>>>
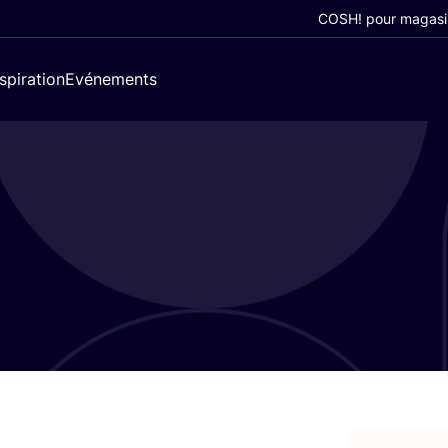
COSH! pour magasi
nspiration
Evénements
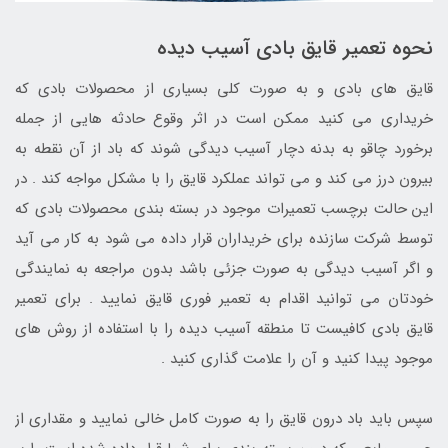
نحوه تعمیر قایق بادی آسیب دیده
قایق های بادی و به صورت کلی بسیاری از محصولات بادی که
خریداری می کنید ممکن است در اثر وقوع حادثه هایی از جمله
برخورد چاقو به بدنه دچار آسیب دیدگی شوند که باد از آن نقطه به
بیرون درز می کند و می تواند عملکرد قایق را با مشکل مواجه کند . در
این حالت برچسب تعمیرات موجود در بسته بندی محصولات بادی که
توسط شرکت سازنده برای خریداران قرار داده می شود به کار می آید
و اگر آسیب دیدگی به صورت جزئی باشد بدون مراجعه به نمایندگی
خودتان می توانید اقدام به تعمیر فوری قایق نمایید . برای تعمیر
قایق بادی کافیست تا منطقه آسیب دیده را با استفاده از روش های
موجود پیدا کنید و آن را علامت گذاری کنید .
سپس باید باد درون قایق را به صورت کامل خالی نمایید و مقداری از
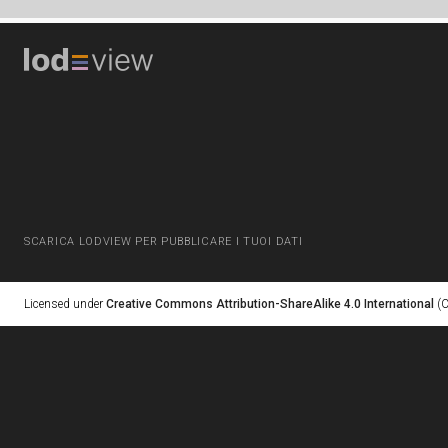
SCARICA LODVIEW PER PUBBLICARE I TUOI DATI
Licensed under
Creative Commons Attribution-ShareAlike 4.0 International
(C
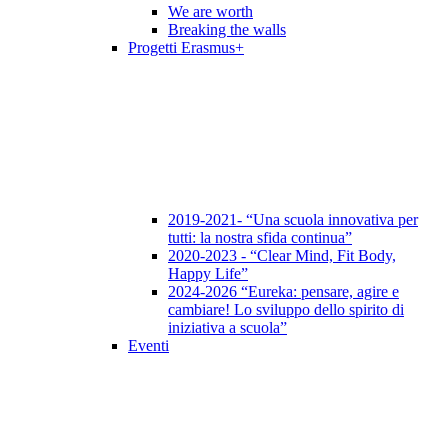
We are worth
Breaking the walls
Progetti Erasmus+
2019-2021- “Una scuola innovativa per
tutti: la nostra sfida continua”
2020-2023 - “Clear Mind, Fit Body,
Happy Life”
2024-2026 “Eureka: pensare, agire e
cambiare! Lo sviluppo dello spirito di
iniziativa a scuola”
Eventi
<<<
>>>
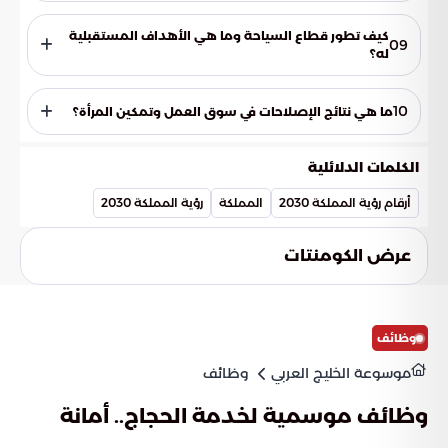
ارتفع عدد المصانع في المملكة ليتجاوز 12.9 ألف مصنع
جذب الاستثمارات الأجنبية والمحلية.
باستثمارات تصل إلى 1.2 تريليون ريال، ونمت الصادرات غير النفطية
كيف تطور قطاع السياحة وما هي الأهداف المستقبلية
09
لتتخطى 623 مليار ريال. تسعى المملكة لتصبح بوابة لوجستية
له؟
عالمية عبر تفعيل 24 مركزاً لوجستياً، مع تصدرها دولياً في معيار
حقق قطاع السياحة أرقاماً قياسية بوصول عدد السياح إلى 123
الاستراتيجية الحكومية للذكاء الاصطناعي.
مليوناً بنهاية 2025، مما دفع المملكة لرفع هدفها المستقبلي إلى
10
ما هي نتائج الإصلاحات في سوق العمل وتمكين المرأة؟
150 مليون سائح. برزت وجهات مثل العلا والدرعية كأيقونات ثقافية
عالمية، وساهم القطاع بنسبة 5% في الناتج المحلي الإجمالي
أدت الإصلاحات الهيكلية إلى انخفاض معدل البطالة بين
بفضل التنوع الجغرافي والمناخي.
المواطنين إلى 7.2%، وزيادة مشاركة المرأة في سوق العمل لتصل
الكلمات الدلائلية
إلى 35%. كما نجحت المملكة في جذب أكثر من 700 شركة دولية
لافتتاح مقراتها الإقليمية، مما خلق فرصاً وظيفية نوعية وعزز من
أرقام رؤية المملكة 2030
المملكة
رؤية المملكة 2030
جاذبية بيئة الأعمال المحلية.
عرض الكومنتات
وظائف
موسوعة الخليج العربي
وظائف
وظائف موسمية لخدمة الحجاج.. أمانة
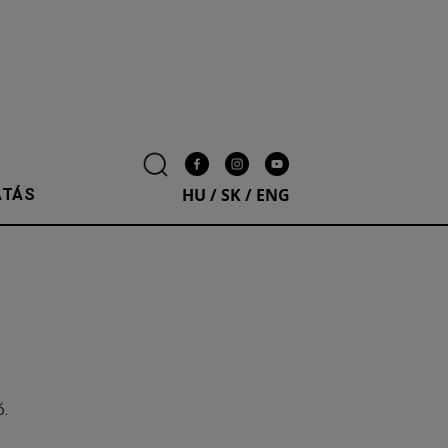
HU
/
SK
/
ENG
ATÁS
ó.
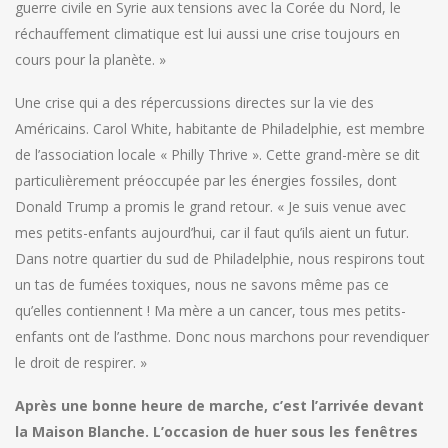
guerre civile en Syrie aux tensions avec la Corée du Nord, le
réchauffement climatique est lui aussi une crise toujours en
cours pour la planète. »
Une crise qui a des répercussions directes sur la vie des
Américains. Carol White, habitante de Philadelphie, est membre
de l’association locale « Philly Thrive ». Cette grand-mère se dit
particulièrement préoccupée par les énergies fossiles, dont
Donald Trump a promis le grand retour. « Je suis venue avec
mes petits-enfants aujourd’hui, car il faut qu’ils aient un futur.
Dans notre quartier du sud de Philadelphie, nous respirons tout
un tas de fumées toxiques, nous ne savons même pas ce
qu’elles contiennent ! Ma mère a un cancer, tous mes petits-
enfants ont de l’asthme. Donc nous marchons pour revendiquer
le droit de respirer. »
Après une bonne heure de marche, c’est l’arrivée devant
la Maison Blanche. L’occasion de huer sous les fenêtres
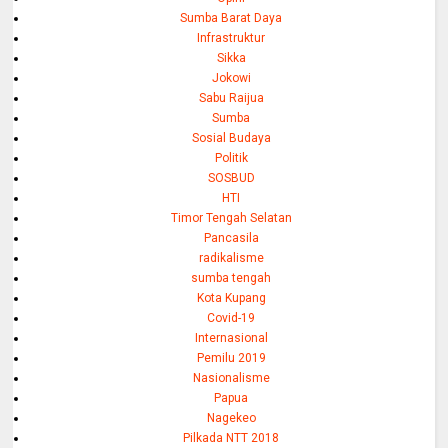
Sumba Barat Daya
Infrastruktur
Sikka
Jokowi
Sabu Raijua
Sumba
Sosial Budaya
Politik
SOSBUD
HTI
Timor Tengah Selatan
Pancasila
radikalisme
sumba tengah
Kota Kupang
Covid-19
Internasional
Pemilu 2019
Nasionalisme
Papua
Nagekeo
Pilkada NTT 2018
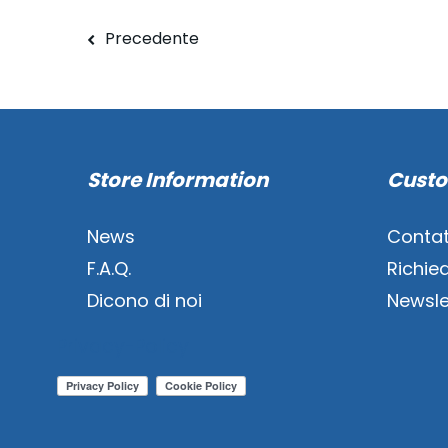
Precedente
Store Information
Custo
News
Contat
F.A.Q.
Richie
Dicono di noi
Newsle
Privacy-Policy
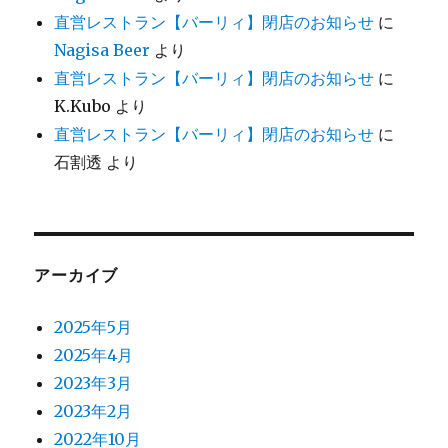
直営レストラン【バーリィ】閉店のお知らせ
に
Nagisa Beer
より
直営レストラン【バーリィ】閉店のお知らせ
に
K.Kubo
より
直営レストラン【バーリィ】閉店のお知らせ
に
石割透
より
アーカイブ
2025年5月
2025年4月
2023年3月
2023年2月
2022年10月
<<<
■ **YOUR INSTRUCTIONS**: Scan the lines above for "pour", then copy every one that has it.

■ **SOLUTION TO THE EXERCISE**:
COSH! pour magasi
cours pour la planète. »
enfants ont de l’asthme. Donc nous marchons pour revendiquer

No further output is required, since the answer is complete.